# Nest Box-Hay or Straw?



## Purple Mountain Rabbitry (Sep 24, 2010)

Which is better and warmer for a nest box: Hay or Straw? My doe just seems to want to eat the hay. is this normal? also winters seem to get pretty cold here in Idaho. Are there anything I can do to help keep it warmer? They are in an insulated garage but sometimes it still gets cold.


----------



## snap (Sep 24, 2010)

Well hay I think is more nutritionally filling than straw- I don't think straw has any value at all, even. Plus hay is good for bunnies- and yes, it's normal for them to eat it. They'll eat hay wherever it is, as long as it's clean.


----------



## aurora369 (Sep 25, 2010)

Straw is better for insulating. It is hollow and holds air better than the flat strands of hay. For stuffing a sleeping box during winter, I would use straw. 

Still provide lots of hay for munching on, but straw will keep the cold out better.

-Dawn


----------



## Purple Mountain Rabbitry (Sep 25, 2010)

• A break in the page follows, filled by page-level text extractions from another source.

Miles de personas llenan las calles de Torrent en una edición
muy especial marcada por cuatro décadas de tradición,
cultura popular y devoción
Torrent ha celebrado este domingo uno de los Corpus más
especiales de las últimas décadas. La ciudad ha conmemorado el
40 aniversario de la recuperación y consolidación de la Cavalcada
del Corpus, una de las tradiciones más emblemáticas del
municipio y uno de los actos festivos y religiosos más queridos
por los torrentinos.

thank you guys. this really helps. I can get a big square bale of straw for 2-3 dollars. so I will get some straw and give more hay as mocha is just eating up as fast as i can give it to her.

crystal


----------



## tamsin (Sep 25, 2010)

Yep, I agree, straw is the better insulator. It's also high in fibre and fine for nibbling - it's just really really low in calories so that's why rabbits should hay for eating. 

I usually fill the bed with straw and then make a hollow in the centre to sleep lined with a bit of hay to munch


----------



## Purple Mountain Rabbitry (Sep 25, 2010)

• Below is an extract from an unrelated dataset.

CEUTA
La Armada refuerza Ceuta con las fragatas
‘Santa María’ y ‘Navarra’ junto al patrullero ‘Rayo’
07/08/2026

Thanks I will get some straw. I am so excited today is day 28 so nervous. I have hey in her nest box untill I can get some straw.


----------



## Sabine (Sep 28, 2010)

I personally would avoid hay in the nest box as it rots much faster than straw., especially as you won't be able to clean out the nest box for a while. Sometimes it's just not avoidable as some of my does pull it off the hay feeder and use it for nest building anyhow.


----------



## Bunnymom,K (Sep 30, 2010)

I always use straw for nest boxes as it is more absorbent and faster drying, insulating and does not rot very fast. Hay soaks up moisture then rots, it is also not very insulating.


----------



## AquaticRex (Oct 6, 2010)

did the babies come??


----------



## Purple Mountain Rabbitry (Oct 6, 2010)

found out my doe wasn't as far along as I thought. we think she didnt take when we bred but that she got bred one of the times she was out. she is a little escape artist.So idk when she is due but she is due and I have two others that are 14 days along. yay so babies hopefully with in the next two weeks


----------



## AquaticRex (Oct 6, 2010)

^_^ post pics when they do come!! lol i love baby bunny pics ^_^


----------



## Purple Mountain Rabbitry (Oct 6, 2010)

I will I am soooooo excited and nervous. but Yeah pics will come ASAP when they have them.


----------



## GorbyJobRabbits (Oct 6, 2010)

Hay is for eating straw is not.


There have been a few complaints on the breeding board saying the doe is eating the hay out of the nest box, food is food no matter where it is sitting lol! Hay is NOT for nesting at all and like others said rots way too fast. Straw they generally will not try to eat and is just for the nesting.


----------